LIFE OF PI, d. Ang Lee, USA/Taiwan, 2012.

Finally saw this last night - it mysteriously reappeared at the local Busan cinema, just for two weekend showings!

Am not quite sure what I think of it, let alone about it, as yet. It definitely has some lovely visuals going for it, and the main character is portrayed convincingly by both his younger and older on-screen selves (Ayush Tandon, Suraj Sharma [him on the boat] and Irrfan Khan, respectively). The first part of the film is quite lovely - especially the tale of how he became known as Pi, and the amusing sequences around religion and his desire to follow (at least) three of them... However, the 'main' part of the film - the story that is meant to make us 'believe in god' - is rather more problematic, I think...

Whether or not the main tale is Pi's creation - something to blot out the horrors of the tale that involves murder and cannibalism amongst and between humans - I'm not very comfortable with the use and representations of other-than-human animals involved.
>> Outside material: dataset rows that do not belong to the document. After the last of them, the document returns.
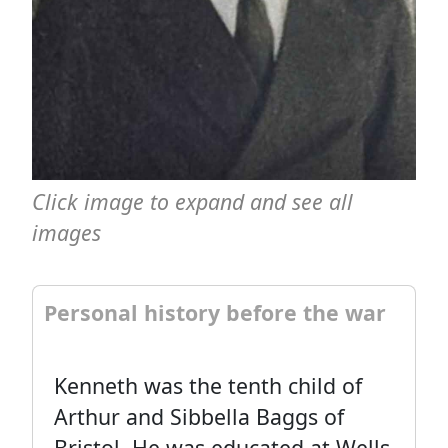
Click image to expand and see all
images
Personal history before the war
Kenneth was the tenth child of
Arthur and Sibbella Baggs of
Bristol. He was educated at Wells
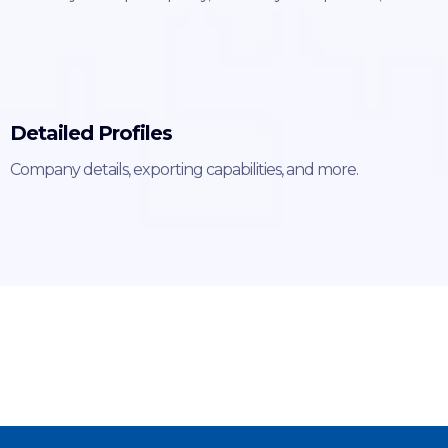
Detailed Profiles
Company details, exporting capabilities, and more.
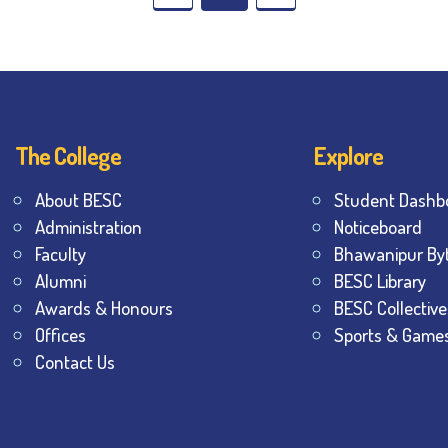
The College
Explore
About BESC
Student Dashb
Administration
Noticeboard
Faculty
Bhawanipur By
Alumni
BESC Library
Awards & Honours
BESC Collective
Offices
Sports & Game
Contact Us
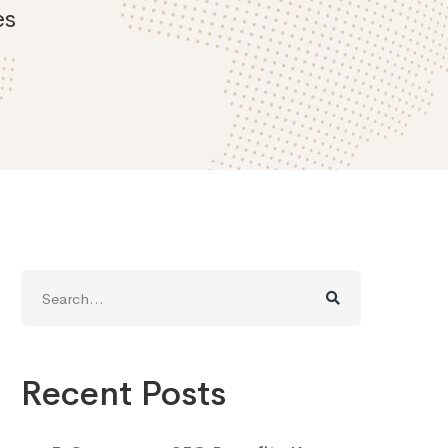
es
Search
for:
Recent Posts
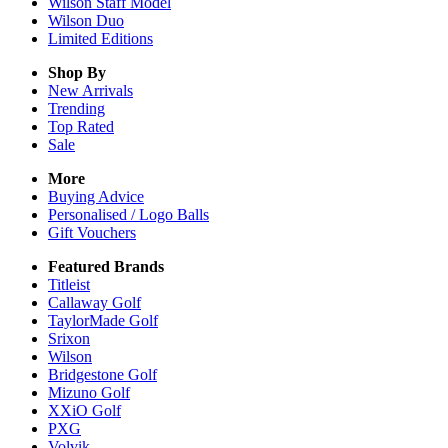
Wilson Staff Model
Wilson Duo
Limited Editions
Shop By
New Arrivals
Trending
Top Rated
Sale
More
Buying Advice
Personalised / Logo Balls
Gift Vouchers
Featured Brands
Titleist
Callaway Golf
TaylorMade Golf
Srixon
Wilson
Bridgestone Golf
Mizuno Golf
XXiO Golf
PXG
Volvik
On an obvious level, it's understandable why Pi might wish to blot out what 'really' happened if his 'second' story, the one involving other humans being on the lifeboat with him, and as such this reading of the tale 'works'. It's also understandable that he uses animals in this way, I suppose - to represent aspects and elements of human 'nature' and behaviour - and this may work better (and less problematically?) in writing than on-screen, I suppose (although I'm not convinced of that either; I'm reading the novel, though - which might bring some clarity there. Or it might not!). However, the reduction is not very pleasant, I don't think - not to the animals, anyway! I had kind of hoped to see filmic representations of them that said something about animals-as-persons, not as comments on humans, as it were. And in that sense, the film (the story?) was very wanting.

If the tiger was 'really' on the boat, then it's inexplicable and a shame that such a potentially interesting and animal-human relationship focused tale couldn't find more interesting ways to develop the relationship: it seemed that Pi's father's characterization of Richard Parker was too well ingrained in Pi's head to leave room for a more helpful approach to sharing space with a tiger than the one(s) attempted by Pi. If the tiger was more of a metaphor, or imagined self, then the problem was, I think, even greater: what an odd way to imagine a fellow creature in a shared - horrendously frightening! - situation. Either way, the characterization (caricature-ization) of Richard Parker as relentlessly agrressive seems limited, at best. (I'm not suggesting tigers aren't carnivrous and potetially very dangerous companions at sea(!); but this IS fiction, so something more could well be investigated - and needn't be at complete odds with a 'real' tiger, either - as contemporary work on human-animal relations as well as other-than-human animal behaviour bears out.)

I was left wondering why Pi didn't comfort the zebra, didn't batter the hyena(!), and wasn't more wlecoming to the orangutan, for sure. And while the confusion of the terrifying and death-threatening situation does much to 'explain' all this - as does the situation of its perhaps anyway being a metaphor for/to repress what 'really' happened - this doesn't detract from the way in which the story does nothing to really challenge stereotypical images of other-than-humans as defined largely by theor species characteristics, rather than by situations and relatiosnhips. So for me, it was limited when it could have done so much more. But yes, some beautiful imagery - especially at sea, and also on the 'floating island' - and some nice elements around Pi missing Richard Parker, and his feelings of being let down when he's abandoned by the tiger, and/as a part of him self.